(Artykuł
ukazał się w magazynie"Vege" nr 3/2014)
Barometr etyczny społeczeństwa niestety
ściśle powiązany jest z ekonomią rynku i neoliberalizmem. Dobra y zdobycze
społeczne nie są równoległe, stały się zależne i uwarunkowane względami
ekonomicznymi. Homo eticus został
uprowadzony przez homo economicus.
Nazistowskie Niemcy, po porażce
poniesionej podczas I Wojny Światowej i wykończone przez sankcje nałożone na
mocy Traktatu Wersalskiego, postanowiły szukać bogactwa i pieniędzy tam, gdzie
wtedy można je było znaleźć: w prosperującym świecie żydowskim. Holokaust to
eksterminacja posiadająca przede wszystkim podłoże ekonomiczne, a nie rasowe-
mimo to strategia Hitlera podtrzymywana będzie przez wciąż żywy rasizm
europejski, owoc starego strachu przed nieznanym.
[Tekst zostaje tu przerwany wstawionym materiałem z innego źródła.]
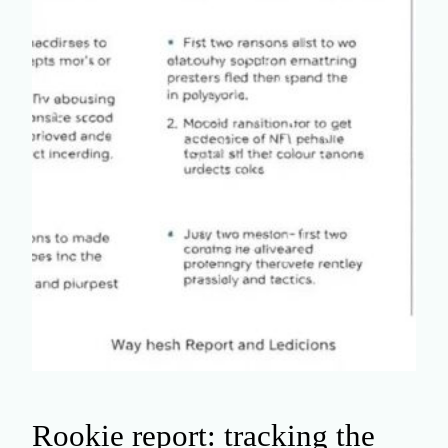
Rookie report: tracking the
Po II Wojnie Światowej Stany
Zjednoczone odkryły, że fabrykowanie broni oraz innych produktów przeznaczonych
do celów wojennych i równocześnie do szybkiego zniszczenia lub zużycia, generowały
dywidendy wcześniejniewyobrażalne, dzięki którym wojna napełniała brzuchy i
burzono przeszkody stające na drodze do nowego, dzikiego etapu rentierskiego
kapitalizmu.Dlatego to USA jest największym producentem broni na świecie i od
tamtego czasu każdy północnoamerykański patriota POWINIEN posiadać przynajmniej
jedną broń w domu.
Ta historyczna okoliczność oraz widmo
krachu na Nowojorskiej Giełdzie Papierów Wartościowych w 1929 roku
zapoczątkowały to co ekonomiści oraz kręgi giełdowe nazywają „Ekonomią Wojny” i
co nie jest niczym innym niż przyspieszonym nasilaniem się eksploatacji złóż
naturalnych, generowaniem produktów krótkotrwałych, sprzedażą i konsumpcją,
gdzie zwykły obywatel spełnia tylko dwie funkcje: kupować i głosować, aby mechanizmy gwarantujące istnienie tego
systemu przetrwały. Równocześnie trwałość przedmiotów zostaje skrócona, ze
względu na rynek i na pomnażanie dywidend, bo w tej sytuacji konsument musi
kupować systematycznie (pod obłąkańczą presją środków masowej dezinformacji)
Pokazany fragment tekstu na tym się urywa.